Iniciação à obra de Visconti


LUCHINO VISCONTI (Conde Di L. V. di Modrone) - realizador de filmes e diretor teatral italiano, nascido em 2 de novembro de 1906 em Milão, onde morreu em 1976. Instável, hipersensível e atormentado, este herdeiro da 1ª família nobre de Milão fugiu várias vezes e após teve uma breve, mas violenta crise mística. Após o serviço militar se retira do mundo, não para entrar num convento, mas para se consagrar ao “melhoramento da raça de cavalos” como ele diz. Após, parte para Paris. Aos 30 anos, torna-se assistente de Jean Renoir – foi desenhista de costumes de Une partie de campagne. Na França de 1936, o clima era muito diferente da Itália de Mussolini. Visconti reflete, discute e se engaja na política, influenciado pela Guerra da Espanha e a Frente Popular. Em seguida volta-se para os Estados Unidos e se decepciona com Hollywood: a vida americana lhe parece insípida. Sua origem aristocrata o faz voltar-se para a “velha” Europa e seus problemas humanistas. Com Jean Renoir realiza na Itália “A Tosca”. Colabora com a Revista “Cinema” dirigida por Vittorio Mussolini mas onde ele exprime em filigrana o pensamento de esquerda da jovem geração. Ele reclama do ‘verismo’ de Giovanni Verga, o romancista mais importante do século XIX na Itália, cujas obras são suspeitas ao regime. Não consegue filmar uma obra de Verga, volta-se então para o romance de James Cain “O carteiro toca sempre duas vezes” (já filmado antes por Pierre Chenal). Esta estória de origem psicológico-policial é transposta ao cinema de modo que os subentendidos escaparam à censura. 

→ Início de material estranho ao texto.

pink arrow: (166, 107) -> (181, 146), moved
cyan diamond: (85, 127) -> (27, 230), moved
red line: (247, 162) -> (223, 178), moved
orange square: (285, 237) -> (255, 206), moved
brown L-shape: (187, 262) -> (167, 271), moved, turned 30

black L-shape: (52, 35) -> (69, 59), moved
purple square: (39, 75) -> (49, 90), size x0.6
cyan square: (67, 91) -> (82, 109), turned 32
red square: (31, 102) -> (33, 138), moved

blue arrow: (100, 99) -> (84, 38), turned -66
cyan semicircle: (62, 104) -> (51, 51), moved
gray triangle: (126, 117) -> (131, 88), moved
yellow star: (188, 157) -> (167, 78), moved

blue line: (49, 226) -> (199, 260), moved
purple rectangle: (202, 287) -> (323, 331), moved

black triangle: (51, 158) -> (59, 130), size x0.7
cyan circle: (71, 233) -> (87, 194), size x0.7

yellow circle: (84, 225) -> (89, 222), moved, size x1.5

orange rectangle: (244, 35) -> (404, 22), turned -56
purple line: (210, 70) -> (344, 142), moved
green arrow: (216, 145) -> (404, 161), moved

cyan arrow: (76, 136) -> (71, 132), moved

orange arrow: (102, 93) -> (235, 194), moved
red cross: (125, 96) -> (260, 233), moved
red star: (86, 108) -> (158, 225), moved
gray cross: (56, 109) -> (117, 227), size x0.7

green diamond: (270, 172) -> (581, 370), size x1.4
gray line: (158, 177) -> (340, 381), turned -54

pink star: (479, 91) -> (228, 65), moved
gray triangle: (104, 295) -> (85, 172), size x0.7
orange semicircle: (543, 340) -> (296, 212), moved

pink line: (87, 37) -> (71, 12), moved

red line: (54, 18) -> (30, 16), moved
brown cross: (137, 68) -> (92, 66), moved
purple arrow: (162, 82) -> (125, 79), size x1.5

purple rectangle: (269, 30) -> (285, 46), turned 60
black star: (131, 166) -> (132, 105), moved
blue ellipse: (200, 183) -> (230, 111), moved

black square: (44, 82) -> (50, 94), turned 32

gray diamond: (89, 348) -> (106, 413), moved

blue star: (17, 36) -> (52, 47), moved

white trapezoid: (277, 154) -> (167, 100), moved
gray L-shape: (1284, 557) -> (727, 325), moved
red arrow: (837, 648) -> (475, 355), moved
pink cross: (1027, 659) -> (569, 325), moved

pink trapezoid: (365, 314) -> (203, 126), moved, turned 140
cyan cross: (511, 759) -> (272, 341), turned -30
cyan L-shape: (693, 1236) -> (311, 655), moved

                Com “Obsessão” inaugura o neorealismo (1942): pinta um quadro preciso da miséria do povo italiano, denuncia a propaganda oficial e o regime fascista, desagradando as autoridades religiosas e civis que nele viram “o imoralismo”. Escapando do caligrafismo e do esteticismo em honra de um cinema italiano de época, Visconti afirma o valor humano do cinema na medida em que contesta e reivindica. “O cinema que me interessa é um cinema antropomórfico” declara em 1943. Confia no ator não profissional e diz “eu poderia fazer um filme diante de um muro, se eu soubesse reencontrar os dados da verdadeira humanidade dos homens colocados diante de um elemento decorativo nu.” Esta concepção dum antigo decorador, Visconti põe em prática em La Terra trema. Após Obssessione, roda um filme sobre guerrilheiros chamado Jours de gloire (1945), tem um projeto de Othelo e monta a peça Le parents terribles de Jean Cocteau (1945), além de 11 peças (Sartre, T. William, Jean Anouilh etc) A linguagem teatral difere da cinematográfica pelo enquadramento único do cenário, as dificuldades de movimento, de luz, de cor e magia. La Terra trema provará que um filme de inspiração marxista, ilustrando a luta de classes, deu lugar às pesquisas estéticas originais. Tenta adaptar Carose Du Saint Sacrement de Merimée e abandona o cinema até 1951 quando filma Belíssima, sátira do mito social que representa o cinema, com Anna Magnani; reflete sobre as linguagens do cinema e do teatro.
                Fez Rosalinda (1954) e As três irmãs ou Comme les feuilles, evoluindo do neorealismo ao cinema de espetáculo. Rompe com o hegelianismo, e o marxismo não é instrumento suficiente para explicar um mundo einsteiniano. Senzo é “realismo romântico”, é obra de um Sthendal cineasta que ultrapassa Hegel e Marx. O humanismo de Visconti não se satisfaz em considerar o Homo historicus material, objeto e sujeito ao mesmo tempo da história. Personagens e fatos são situados no máximo de precisão possível que pertencem a nossa época e não ao Renascimento. Noites Brancas (1957) baseado em Dostoievsky retoma o verismo de Verga, magistral com Rocco e seus irmãos (1960) e o Leopardo (1963) abriu todas as portas.
                Um tema recorrente nos filmes de Visconti é a desintegração moral da família, um painel sobre a transposição trágica do proletariado siciliano para a Milão industrializada em Rocco e seus irmãos, até a decadência da rica família Krupp em Os malditos, Crepúsculo dos Deuses, O leopardo e Vagas estrelas da Ursa. Em 1971 fez Morte em Veneza, interpretação pessoal da obra de Thomas Mann.